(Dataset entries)
####################

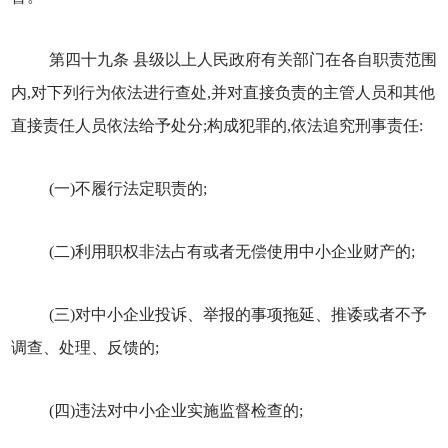
第四十九条 县级以上人民政府有关部门在各自职责范围
内,对下列行为依法进行查处,并对直接负责的主管人员和其他
直接责任人员依法给予处分;构成犯罪的,依法追究刑事责任:
(一)不履行法定职责的;
(二)利用职权非法占有或者无偿使用中小企业财产的;
(三)对中小企业投诉、举报的事项拖延、推诿或者不予
调查、处理、反馈的;
(四)违法对中小企业实施监督检查的;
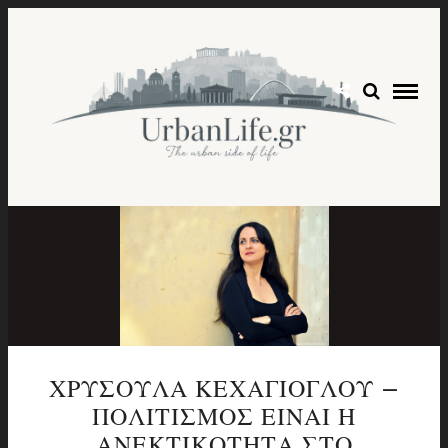
ΧΡΥΣΟΥΛΑ ΚΕΧΑΓΙΟΓΛΟΥ –
ΠΟΛΙΤΙΣΜΟΣ ΕΙΝΑΙ Η
ΑΝΕΚΤΙΚΟΤΗΤΑ ΣΤΟ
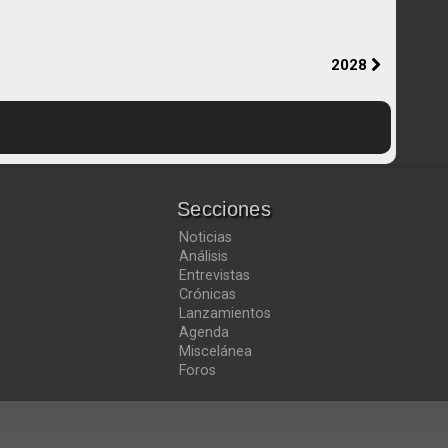
2028
Secciones
Noticias
Análisis
Entrevistas
Crónicas
Lanzamientos
Agenda
Miscelánea
Foros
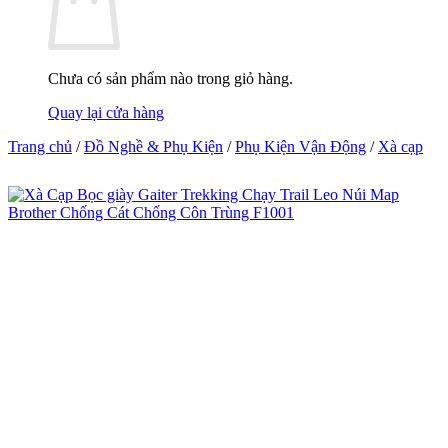
Chưa có sản phẩm nào trong giỏ hàng.
Quay lại cửa hàng
Trang chủ
/
Đồ Nghề & Phụ Kiện
/
Phụ Kiện Vận Động
/
Xà cạp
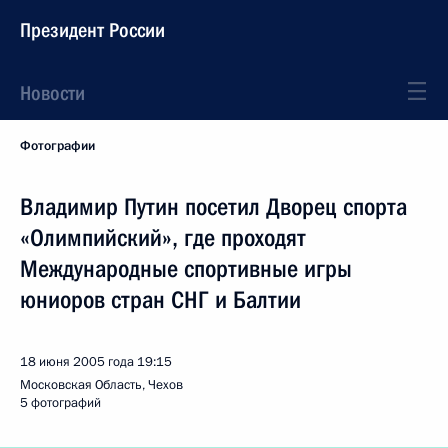
Президент России
Новости
Фотографии
Владимир Путин посетил Дворец спорта
«Олимпийский», где проходят
Международные спортивные игры
юниоров стран СНГ и Балтии
18 июня 2005 года
19:15
Московская Область, Чехов
5 фотографий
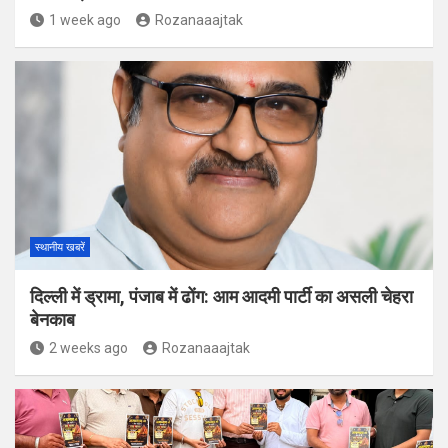
1 week ago
Rozanaaajtak
स्थानीय खबरें
दिल्ली में ड्रामा, पंजाब में ढोंग: आम आदमी पार्टी का असली चेहरा
बेनकाब
2 weeks ago
Rozanaaajtak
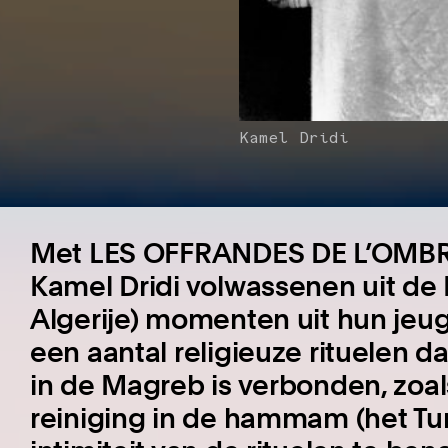
Kamel Dridi
Met LES OFFRANDES DE L’OMBRE 
Kamel Dridi volwassenen uit de
Algerije) momenten uit hun jeug
een aantal religieuze rituelen d
in de Magreb is verbonden, zoal
reiniging in de hammam (het Tu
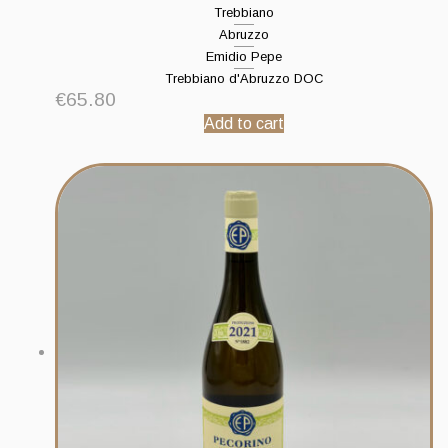
Trebbiano
Abruzzo
Emidio Pepe
Trebbiano d'Abruzzo DOC
€
65.80
Add to cart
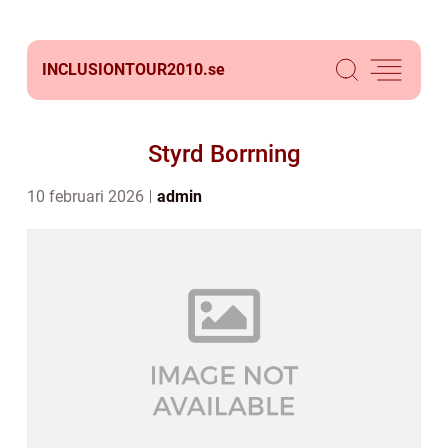
INCLUSIONTOUR2010.
se
Styrd Borrning
10 februari 2026
admin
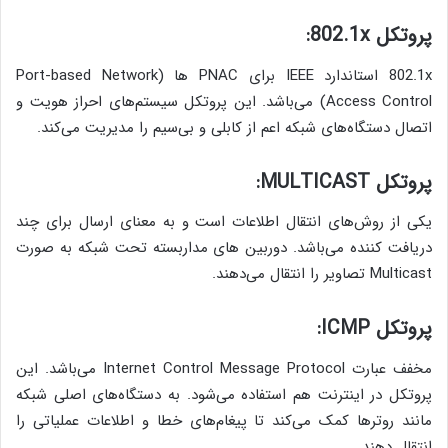
پروتکل 802.1x:
802.1x استاندارد IEEE برای PNAC ها (Port-based Network
Access Control) می‌باشد. این پروتکل سیستم‌های احراز هویت و
اتصال دستگاه‌های شبکه اعم از کابلی و بی‌سیم را مدیریت می‌کند.
پروتکل MULTICAST:
یکی از روش‌های انتقال اطلاعات است و به معنای ارسال برای چند
دریافت کننده می‌باشد. دوربین های مداربسته تحت شبکه به صورت
Multicast تصاویر را انتقال می‌دهند.
پروتکل ICMP:
مخفف عبارت Internet Control Message Protocol می‌باشد. این
پروتکل در اینترنت هم استفاده می‌شود. به دستگاه‌های اصلی شبکه
مانند روترها کمک می‌کند تا پیغام‌های خطا و اطلاعات عملیاتی را
انتقال دهند.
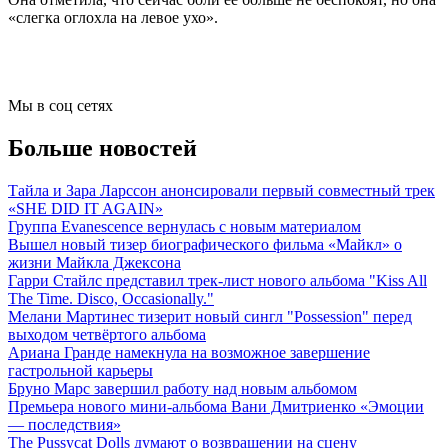
«слегка оглохла на левое ухо».
Мы в соц сетях
Больше новостей
Тайла и Зара Ларссон анонсировали первый совместный трек
«SHE DID IT AGAIN»
Группа Evanescence вернулась с новым материалом
Вышел новый тизер биографического фильма «Майкл» о
жизни Майкла Джексона
Гарри Стайлс представил трек-лист нового альбома "Kiss All
The Time. Disco, Occasionally."
Мелани Мартинес тизерит новый сингл "Possession" перед
выходом четвёртого альбома
Ариана Гранде намекнула на возможное завершение
гастрольной карьеры
Бруно Марс завершил работу над новым альбомом
Премьера нового мини-альбома Вани Дмитриенко «Эмоции
— последствия»
The Pussycat Dolls думают о возвращении на сцену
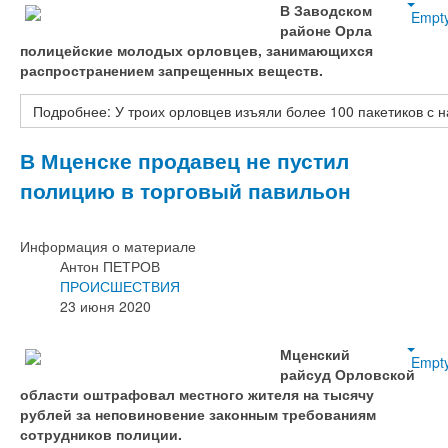
В Заводском
Empt
районе Орла
полицейские молодых орловцев, занимающихся
распространением запрещенных веществ.
Подробнее: У троих орловцев изъяли более 100 пакетиков с 
В Мценске продавец не пустил
полицию в торговый павильон
Информация о материале
Антон ПЕТРОВ
ПРОИСШЕСТВИЯ
23 июня 2020
Мценский
Empt
райсуд Орловской
области оштрафовал местного жителя на тысячу
рублей за неповиновение законным требованиям
сотрудников полиции.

####################

### Work item
Word for word, restate the lines above from the first through the one that contains "жизни Майкла Джексона", and exclude all pictures.

### Response below
第四十九条 县级以上人民政府有关部门在各自职责范围
内,对下列行为依法进行查处,并对直接负责的主管人员和其他
直接责任人员依法给予处分;构成犯罪的,依法追究刑事责任:
(一)不履行法定职责的;
(二)利用职权非法占有或者无偿使用中小企业财产的;
(三)对中小企业投诉、举报的事项拖延、推诿或者不予
调查、处理、反馈的;
(四)违法对中小企业实施监督检查的;
ΧΡΥΣΟΥΛΑ ΚΕΧΑΓΙΟΓΛΟΥ –
ΠΟΛΙΤΙΣΜΟΣ ΕΙΝΑΙ Η
ΑΝΕΚΤΙΚΟΤΗΤΑ ΣΤΟ
2028
Secciones
Noticias
Análisis
Entrevistas
Crónicas
Lanzamientos
Agenda
Miscelánea
Foros
Chưa có sản phẩm nào trong giỏ hàng.
Quay lại cửa hàng
Trang chủ
/
Đồ Nghề & Phụ Kiện
/
Phụ Kiện Vận Động
/
Xà cạp
Президент России
Новости
Фотографии
Владимир Путин посетил Дворец спорта
«Олимпийский», где проходят
Международные спортивные игры
юниоров стран СНГ и Балтии
18 июня 2005 года
19:15
Московская Область, Чехов
5 фотографий
1 week ago
Rozanaaajtak
स्थानीय खबरें
दिल्ली में ड्रामा, पंजाब में ढोंग: आम आदमी पार्टी का असली चेहरा
बेनकाब
2 weeks ago
Rozanaaajtak
Kamel Dridi
Met LES OFFRANDES DE L’OMBRE 
Kamel Dridi volwassenen uit de
Algerije) momenten uit hun jeug
een aantal religieuze rituelen d
in de Magreb is verbonden, zoal
reiniging in de hammam (het Tu
Trebbiano
Abruzzo
Emidio Pepe
Trebbiano d'Abruzzo DOC
€
65.80
Add to cart
INCLUSIONTOUR2010.
se
Styrd Borrning
10 februari 2026
admin
پروتکل 802.1x:
802.1x استاندارد IEEE برای PNAC ها (Port-based Network
Access Control) می‌باشد. این پروتکل سیستم‌های احراز هویت و
اتصال دستگاه‌های شبکه اعم از کابلی و بی‌سیم را مدیریت می‌کند.
پروتکل MULTICAST:
یکی از روش‌های انتقال اطلاعات است و به معنای ارسال برای چند
دریافت کننده می‌باشد. دوربین های مداربسته تحت شبکه به صورت
Multicast تصاویر را انتقال می‌دهند.
پروتکل ICMP:
مخفف عبارت Internet Control Message Protocol می‌باشد. این
پروتکل در اینترنت هم استفاده می‌شود. به دستگاه‌های اصلی شبکه
مانند روترها کمک می‌کند تا پیغام‌های خطا و اطلاعات عملیاتی را
انتقال دهند.
«слегка оглохла на левое ухо».
Мы в соц сетях
Больше новостей
Тайла и Зара Ларссон анонсировали первый совместный трек
«SHE DID IT AGAIN»
Группа Evanescence вернулась с новым материалом
Вышел новый тизер биографического фильма «Майкл» о
жизни Майкла Джексона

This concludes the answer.